Lawyers for three authors have filed a federal lawsuit accusing AI startup Antrhopic of copyright infringement for allegedly including unauthorized copies of their the company's training data. The potential class action suit, brought by authors Andrea Bartz, Charles Graeber, and Kirk Wallace Johnson, was filed in the Northern District of California San Francisco, and accuses the company of using a dataset, dubbed “the Pile,” that allegedly includes a trove of pirated works to develop its Claude AI product.

“Anthropic has enjoyed enormous financial gain from its exploitation of copyrighted material,” the complaint states, noting that Anthropic projects it will generate more than $850 million of revenue in 2024. “Anthropic’s commercial gain has come at the expense of creators and rightsholders.”

The complaint continues. “Book readers typically purchase books. Anthropic did not even take that basic and insufficient step. Anthropic never sought—let alone paid for—a license to copy and exploit the protected expression contained in the copyrighted works fed into its models. Instead, Anthropic did what any teenager could tell you is illegal. It intentionally downloaded known pirated copies of books from the internet, made unlicensed copies of them, and then used those unlicensed copies to digest and analyze the copyrighted expression-all for its own commercial gain.”

While the suit notes that Anthropic has not shared details about its training corpus for Claude, the complaint asserts that Anthropic has admitted to using “the Pile,” which lawyers described as “an 800 GB+ open-source dataset created for large language model training” and allegedly includes a controversial collection called “Books3,” said to be a trove of pirated books.

Anthropic, which was founded by ex-OpenAI employees, has positioned Claude as a powerful and secure AI service “backed by uncompromising integrity.” The company is currently facing a copyright infringement lawsuit from the music industry.

The author suit joins a host of ongoing litigation filed by authors against AI companies, including two suits filed on June 28 and July 7 of last year by the Joseph Saveri Law Firm on behalf of five named plaintiffs: Mona Awad—who has since left the case—and Paul Tremblay in the first case, and Christopher Golden, Richard Kadrey, and comedian Sarah Silverman in the second. A third action was filed in September, and includes authors Michael Chabon, David Henry Hwang, Matthew Klam, Rachel Louise Snyder, and Ayelet Waldman, among others.
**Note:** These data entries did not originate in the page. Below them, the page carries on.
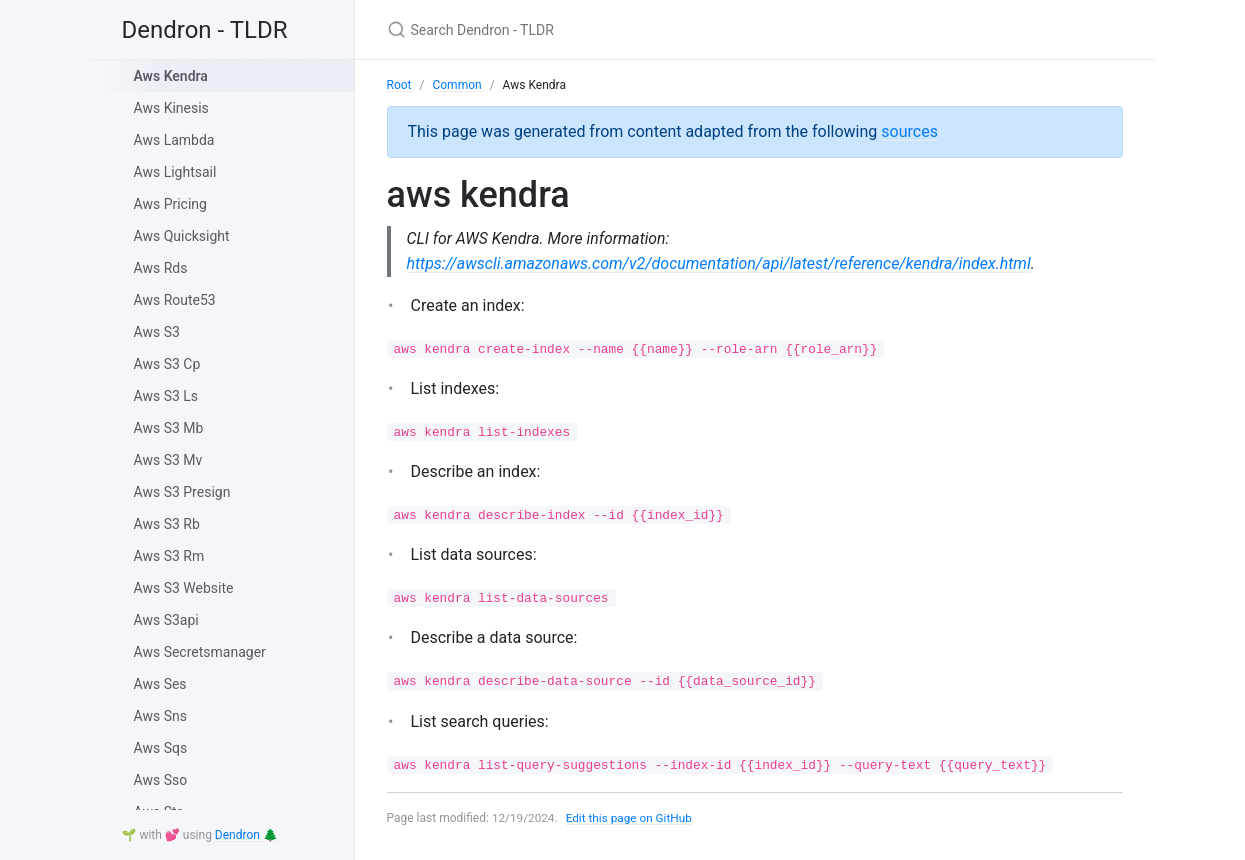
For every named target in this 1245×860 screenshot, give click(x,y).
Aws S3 (157, 332)
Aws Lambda (174, 140)
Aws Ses (160, 684)
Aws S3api (166, 620)
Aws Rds (161, 268)
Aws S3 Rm (169, 556)
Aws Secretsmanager (200, 652)
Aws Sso (161, 780)
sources (909, 131)
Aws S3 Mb (169, 428)
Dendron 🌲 (246, 835)
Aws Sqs (161, 748)
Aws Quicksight (182, 236)
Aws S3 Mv (168, 460)
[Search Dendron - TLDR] (623, 29)
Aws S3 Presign (182, 492)
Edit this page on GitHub (631, 818)
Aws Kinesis (171, 108)
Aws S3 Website (184, 588)
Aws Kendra (171, 76)
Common (456, 85)
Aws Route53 (175, 300)
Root (399, 85)
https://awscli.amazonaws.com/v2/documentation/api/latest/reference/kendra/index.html (719, 263)
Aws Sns (160, 716)
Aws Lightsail (175, 172)
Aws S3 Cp (167, 364)
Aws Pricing (170, 204)
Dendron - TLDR (205, 30)
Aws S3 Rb (167, 524)
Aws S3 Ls (166, 396)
A court has now ordered the third case to be consolidated with the first two cases in the amended complaint.

Another author lawsuit was also filed in New York against Open AI in September 2023, by the Authors Guild and a host of authors including David Baldacci, John Grisham, and Jodi Picoult. The suits all feature nearly identical claims: that AI firms are infringing copyright by using unauthorized copies of books and articles to train AI models, including copies scraped from notorious pirate sites.

As of press time, Anthropic has not commented on the suit.